She was a runner, and like so many of her kindred spirits Chelsea King found freedom, joy, and life-affirming wisdom in the gritty hold of her sport. The wisdom didn’t come easy, it had to be mined most days of the week. Which is what 17 year-old Chelsea was doing when she was attacked and killed one benign afternoon near her home in Rancho Bernardo Community Park February 25th 2010.
The news, first of her disappearance, and later of the discovery of her body in a shallow grave on March 2nd spread virally, for this was not just another Missing White Woman, that modern-day media syndrome which separates the haves from the care-nots.
“If this was someone in National City or Oceanside, there wouldn’t have been the same reaction,” was one cynical reaction I heard.
Notwithstanding, Chelsea King’s innocence seemed to radiate from the picture of her competing in her Poway High School cross country team uniform. Never a threat, runners often delude themselves into thinking that neither are they a target. Yet fully half the running population is just that if they put themselves in the wrong place at the wrong time.
On mornings when my wife gets up before the sun to go training around our San Diego neighborhood she makes sure she wears two things: 1) her Road I.D. with our home telephone number, and 2) clothing that makes her look as much like a boy as possible.
“No bra top or anything,” she tells me. “A hat is major for women, because you can tuck all your hair up there. It makes you less conspicuous. More than likely people won’t even look twice. An easy target is what someone is looking for. But during the day you have to make sure you run in a public place, unless you are Super Woman or Bruce Lee with pepper spray.”
Sexual predators like John Gardner, the man who killed Chelsea King, exist. Gardner was registered as a sex offender in Escondido from January 2008 to January 2010. He also served five years of a six-year prison term for molesting a 13-year-old neighbor in San Diego in 2000 and completed parole in September 2008.
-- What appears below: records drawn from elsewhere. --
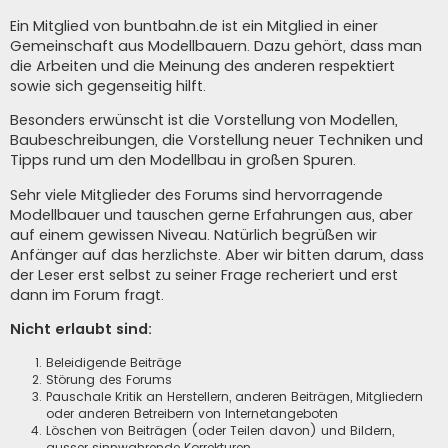
Ein Mitglied von buntbahn.de ist ein Mitglied in einer
Gemeinschaft aus Modellbauern. Dazu gehört, dass man
die Arbeiten und die Meinung des anderen respektiert
sowie sich gegenseitig hilft.
Besonders erwünscht ist die Vorstellung von Modellen,
Baubeschreibungen, die Vorstellung neuer Techniken und
Tipps rund um den Modellbau in großen Spuren.
Sehr viele Mitglieder des Forums sind hervorragende
Modellbauer und tauschen gerne Erfahrungen aus, aber
auf einem gewissen Niveau. Natürlich begrüßen wir
Anfänger auf das herzlichste. Aber wir bitten darum, dass
der Leser erst selbst zu seiner Frage recheriert und erst
dann im Forum fragt.
Nicht erlaubt sind:
Beleidigende Beiträge
Störung des Forums
Pauschale Kritik an Herstellern, anderen Beiträgen, Mitgliedern
oder anderen Betreibern von Internetangeboten
Löschen von Beiträgen (oder Teilen davon) und Bildern,
ausser sinnwahrende Korrekturen.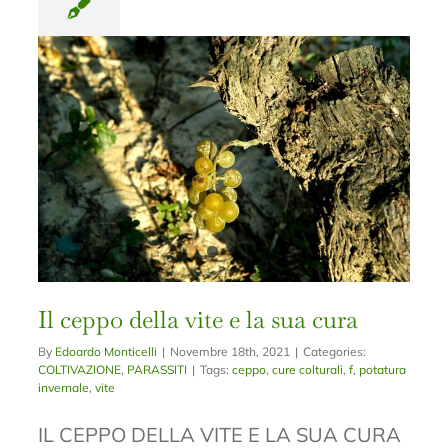
Il ceppo della vite e la sua cura
By
Edoardo Monticelli
|
Novembre 18th, 2021
|
Categories:
COLTIVAZIONE
,
PARASSITI
|
Tags:
ceppo
,
cure colturali
,
f
,
potatura
invernale
,
vite
IL CEPPO DELLA VITE E LA SUA CURA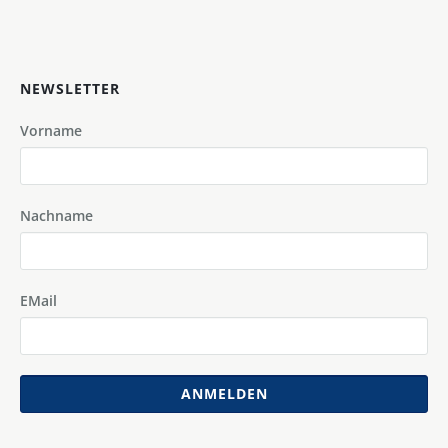
NEWSLETTER
Vorname
Nachname
EMail
ANMELDEN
Whether Gardner is a monster or a sick man who deserves treatment or total sequestration is for another discussion – though in his own mind, Gardner – currently serving a life sentence for killing Chelsea and another California teen, Amber DuBois – calls himself “an animal” who shouldn’t ever be released. Is there a question of blame then, beyond the man himself? Remember that beginning in the 1980s many of the mentally ill of this nation were returned to the streets to fend for themselves as society chose to withdraw financial support from such institutions.
We’ve become a nation of fear, and perhaps with good reason. My wife and many of her female running friends simply will not run alone on the trails of Balboa Park or through the eucalyptus-lined trails alongside the track at UCSD. The risks aren’t worth the reward.
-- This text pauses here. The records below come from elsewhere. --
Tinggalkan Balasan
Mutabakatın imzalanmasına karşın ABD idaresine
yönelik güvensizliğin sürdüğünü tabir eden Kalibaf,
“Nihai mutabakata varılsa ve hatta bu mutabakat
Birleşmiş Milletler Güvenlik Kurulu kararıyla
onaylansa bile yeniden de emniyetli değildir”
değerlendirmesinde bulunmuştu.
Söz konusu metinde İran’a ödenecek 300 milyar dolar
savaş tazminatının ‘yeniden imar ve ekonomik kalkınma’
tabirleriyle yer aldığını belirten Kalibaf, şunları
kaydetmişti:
“Once you go down in there you are totally isolated. It’s sad because it is absolutely beautiful, but you have to use your head. So stay on top where everyone can see you. But it’s still one of my favorite places to warm up or cool down. Though you know you probably shouldn’t be down there.”
In the wake of Chelsea’s death, local coach and former Villanova and Athletics West star Kevin McCarey even brought out pepper spray which he handed out to his women runners.
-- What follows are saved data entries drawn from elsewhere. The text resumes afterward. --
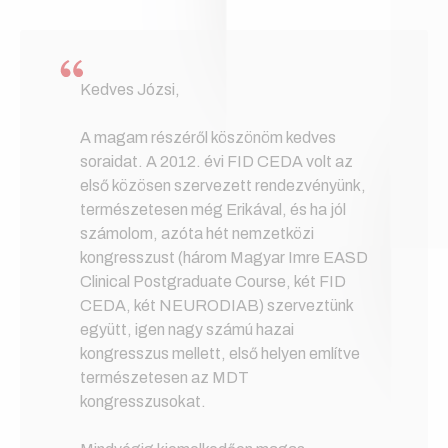
Kedves Józsi,
A magam részéről köszönöm kedves
soraidat. A 2012. évi FID CEDA volt az
első közösen szervezett rendezvényünk,
természetesen még Erikával, és ha jól
számolom, azóta hét nemzetközi
kongresszust (három Magyar Imre EASD
Clinical Postgraduate Course, két FID
CEDA, két NEURODIAB) szerveztünk
együtt, igen nagy számú hazai
kongresszus mellett, első helyen említve
természetesen az MDT
kongresszusokat.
“When you see someone you think is another runner coming at you from the opposite direction, and you think about waving hello, suddenly you wonder, “what if they grab me?”
In this hectic, hectored world freedom has become a precious commodity. The community of Poway, California = middle America. Safety is one reason people live there. As a Poway High School senior Chelsea King embraced life in all its joys and sorrows. The loss to family and friends continues to be incalculable, as the premature death of any child is. But the circumstances of Chelsea’s death and images of her shining life brought home not just the loss of one life, but a further loss we all share, the simple joy of running free.
As time passes, so will the fear, perhaps first experienced in April 1989 when Trisha Meili, then known only as the Central Park Jogger, was beaten, raped, and left for dead on the 102nd Street Transverse in the upper section of New York City’s Central Park. Men rarely consider the circumstances of their runs, heading out where ever they are, free of anxiety and fear. Women are not afforded such a luxury.
This past Saturday the First Annual Chelsea’s Run 5K attracted a gathering of more than 5000 runners to San Diego’s Balboa Park. The race celebrated the life and contributed to Chelsea’s Light Foundation, a legacy to the sadly iconic name. May her memory continue to inform us all, both of running’s beauty, and the need for vigilance in the pursuit of that beauty.
END
sending love to her and her family.
Thank you for posting her story. :*(
Those people should get the gas chamber, end of story. No mercy
Toni, great read. Chelsea is gone but not in vain; she’s missed but not forgotten. May her life and legacy continue to inspire safety and the pursuit of our passions. Thanks for posting.